WHAT IS REQUIRED:
Select from the data all lines with the word "gibt".
*** AVAILABLE RECORDS Section Begins ***
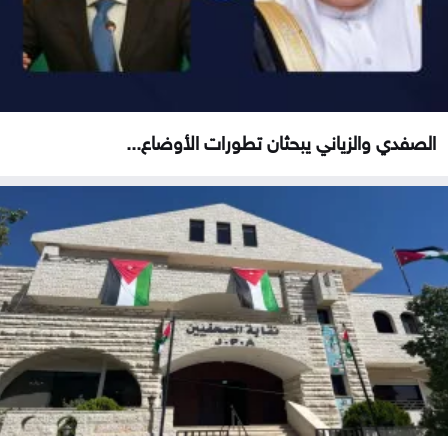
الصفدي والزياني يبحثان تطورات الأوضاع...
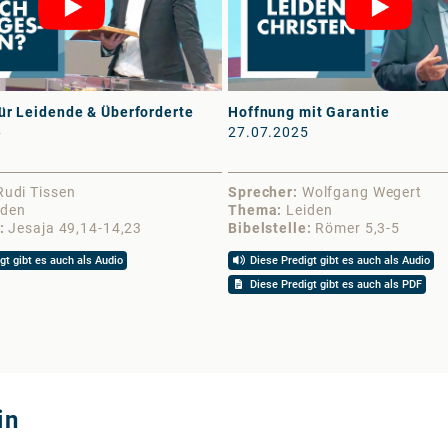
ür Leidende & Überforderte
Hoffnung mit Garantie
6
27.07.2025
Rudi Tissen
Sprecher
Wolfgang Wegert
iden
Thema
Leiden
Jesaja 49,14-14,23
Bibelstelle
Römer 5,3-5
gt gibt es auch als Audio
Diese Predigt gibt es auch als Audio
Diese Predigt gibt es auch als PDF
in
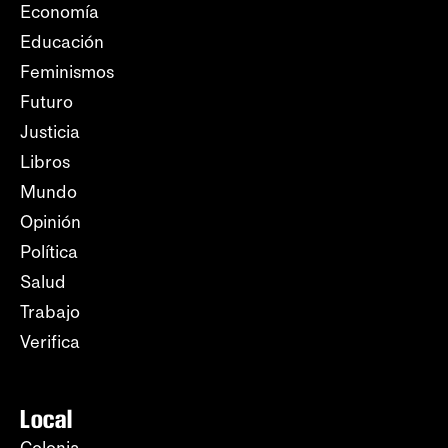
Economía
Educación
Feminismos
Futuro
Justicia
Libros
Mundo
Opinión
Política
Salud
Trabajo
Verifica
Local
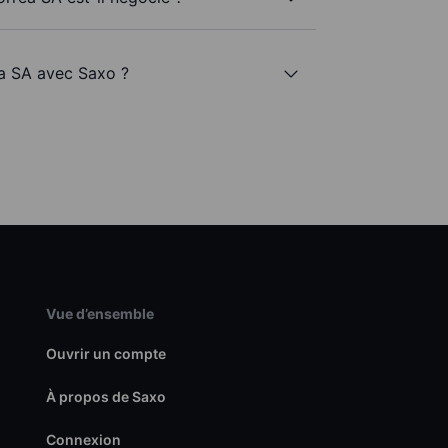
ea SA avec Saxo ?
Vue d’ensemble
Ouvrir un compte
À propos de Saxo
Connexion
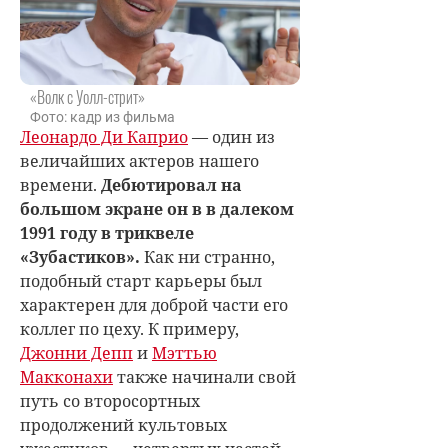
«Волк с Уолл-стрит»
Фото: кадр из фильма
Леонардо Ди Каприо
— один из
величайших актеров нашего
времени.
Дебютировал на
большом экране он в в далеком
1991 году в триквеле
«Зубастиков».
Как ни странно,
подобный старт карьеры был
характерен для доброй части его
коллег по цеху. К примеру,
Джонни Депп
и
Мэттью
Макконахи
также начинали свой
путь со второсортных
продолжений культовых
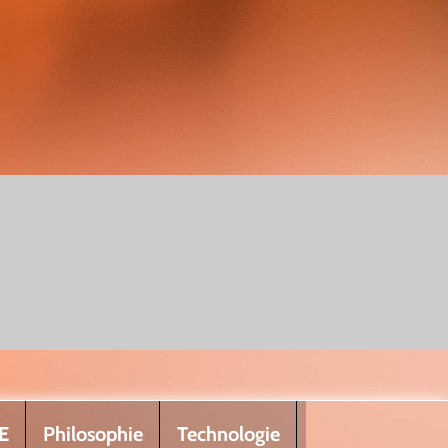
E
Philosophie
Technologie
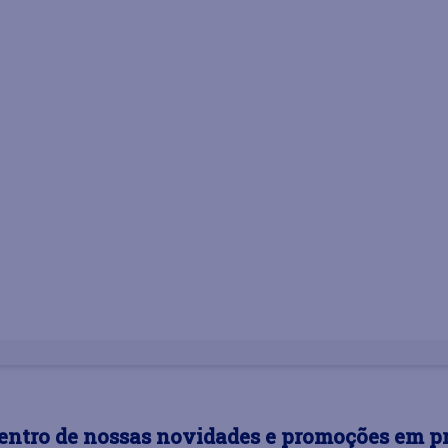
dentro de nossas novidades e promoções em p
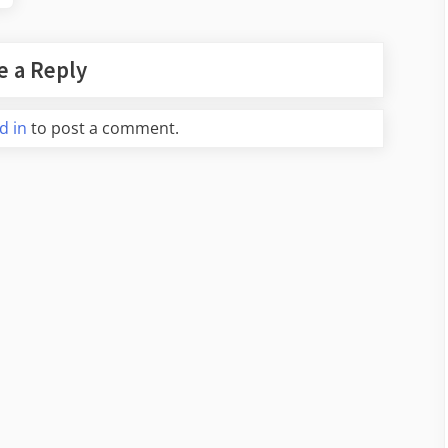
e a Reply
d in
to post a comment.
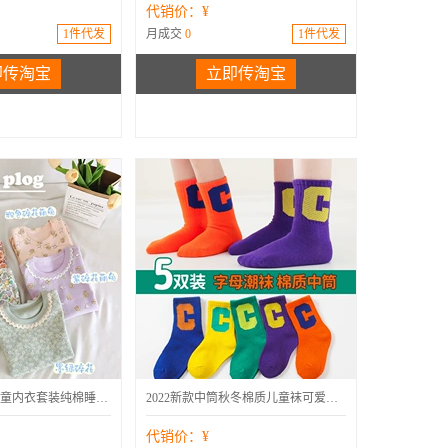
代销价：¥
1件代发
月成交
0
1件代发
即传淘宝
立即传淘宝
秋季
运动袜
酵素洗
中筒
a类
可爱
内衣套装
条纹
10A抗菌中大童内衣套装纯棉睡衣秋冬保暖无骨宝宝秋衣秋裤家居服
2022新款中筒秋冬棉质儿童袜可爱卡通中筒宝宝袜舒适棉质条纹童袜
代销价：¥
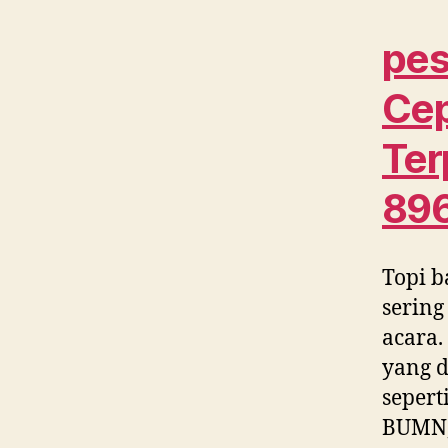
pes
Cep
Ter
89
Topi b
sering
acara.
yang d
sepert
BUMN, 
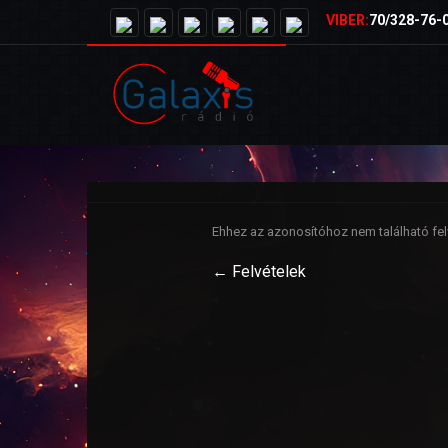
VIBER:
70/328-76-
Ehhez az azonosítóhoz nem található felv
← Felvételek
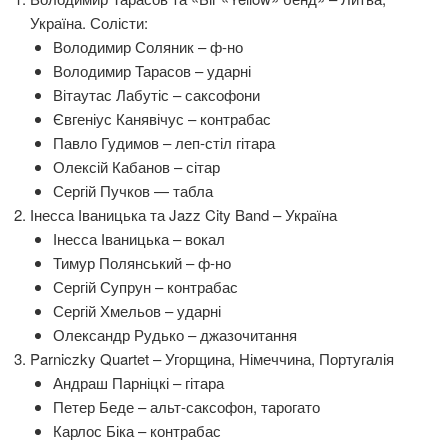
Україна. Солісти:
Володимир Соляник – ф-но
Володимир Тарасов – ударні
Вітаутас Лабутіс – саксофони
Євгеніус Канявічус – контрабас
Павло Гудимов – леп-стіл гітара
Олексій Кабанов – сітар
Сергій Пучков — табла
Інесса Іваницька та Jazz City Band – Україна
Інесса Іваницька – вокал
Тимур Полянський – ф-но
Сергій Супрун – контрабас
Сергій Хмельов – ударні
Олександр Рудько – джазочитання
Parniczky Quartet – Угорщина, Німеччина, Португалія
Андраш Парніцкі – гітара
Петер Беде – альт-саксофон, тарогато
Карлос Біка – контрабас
*** AVAILABLE RECORDS Section Ends ***
SOLUTION TO THIS PROBLEM:
gt gibt es auch als Audio
Diese Predigt gibt es auch als Audio
Diese Predigt gibt es auch als PDF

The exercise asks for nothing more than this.